Option 2: Full Hook Support (Recommended)

For complete hook coverage (PreToolUse, PostToolUse, Stop, etc.):

# Run setup to install hooks
tiller setup claude

# This configures:
# - All tiller hooks (verification, sync, status)
# - Custom startup behaviors
# - Pre-commit validation

What is This?

This monorepo implements a demand vs supply workflow for AI-assisted development:

ahoy (Demand Side)

Purpose: Explore ideas, draft proposals, answer "Is this worth building?"

  • Create unnumbered drafts (specs/feature-name/)
  • Write scope.md to define problem and desired state
  • Assign sequential IDs when ready (ahoy numberspecs/0001-feature-name/)
  • Create PROPOSAL.md when mature

tiller (Supply Side)

Purpose: Execute approved work, track state, verify completion

  • Multi-initiative support - Organize work into initiatives (products, components, workstreams) with session-scoped focus (tiller focus)
  • Plan-based workflow - Organize work into phases and plans with clear objectives
  • State machine tracking - Progress through: proposed → approved → ready → active → verifying → complete
  • Cross-session persistence - Survive context compaction and session resets
  • Verification gates - UAT workflows with pass/fail status and auto-completion
  • Git-native sync - JSONL-based state sharing across machines (beads pattern)

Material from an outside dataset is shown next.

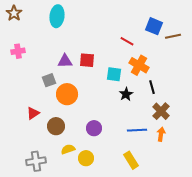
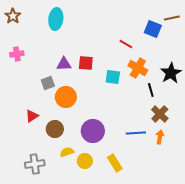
brown line: (173, 36) -> (172, 18), moved
black star: (126, 94) -> (171, 73), moved, size x1.5
purple circle: (94, 128) -> (93, 131), size x1.5
yellow rectangle: (131, 160) -> (115, 163), moved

Initiatives are flexible organizational units. They can be:

  • Separate products (tiller-cli, auth-service)
  • Components in a monorepo (web/ui, web/auth, web/api)
  • Major workstreams or subsystems (app/mobile, app/desktop)

The term "initiative" avoids overloading "feature" (which gets confusing in monorepos).

The Boundary: tiller accept is the only crossing point from demand → supply.

# Demand side (ahoy) - Exploration
ahoy draft dark-mode              # Create specs/dark-mode/
ahoy discuss dark-mode            # Interactive requirements gathering
ahoy research dark-mode           # Explore codebase for implementation approach
# ... refine scope.md ...
ahoy number dark-mode             # Ready → assign ID: specs/0003-dark-mode/

# Cross the boundary
tiller accept 0003-dark-mode --as-initiative myapp --phases 3

# Supply side (tiller) - Execution
tiller activate 01-01             # Execute first plan (phase 01, plan 01)
tiller verify 01-01 --pass        # Verify completion
tiller complete 01-01             # Generate SUMMARY.md

See ADR-0005: Demand vs Supply for the complete mental model.

Getting Started

Sample conversation with Claude:

You: "I want to add dark mode to my app"

Claude: "Let me create a plan for dark mode..."
       [Claude creates plans/myapp/01/01-01-PLAN.md]

You: "tiller start 01-01"

Claude: "Run created in active/executing. Working on dark mode..."
       [Claude implements the feature]
       "Work complete. Ready for verification."

You: "tiller verify 01-01 --pass"
You: "tiller complete 01-01"

Claude: "Generated SUMMARY.md. Feature complete!"

How it works:

  1. Planning - Claude creates PLAN.md files with objectives and tasks
  2. Start - tiller start collapses init + approve + activate into one step (creates run in active/executing)
  3. Execution - Agent works on the plan, state tracked in .tiller/runs/
  4. Verification - tiller verify --pass or --fail captures UAT results
  5. Completion - tiller complete finalizes and generates SUMMARY.md
  6. Persistence - State survives context resets via .tiller/runs.jsonl

Granular workflow: For more control, use individual commands: tiller init (→ ready) → tiller activate (→ active/executing) → tiller verifytiller complete. See TILLER-DESIGN.md.

For detailed workflow patterns and state machine behavior, see TILLER-DESIGN.md.

Documentation

Detailed design docs and architecture:

Core Commands

Note: These commands are designed for Claude to run autonomously. You typically won't run them directly - Claude discovers them via --help and executes them based on workflow state.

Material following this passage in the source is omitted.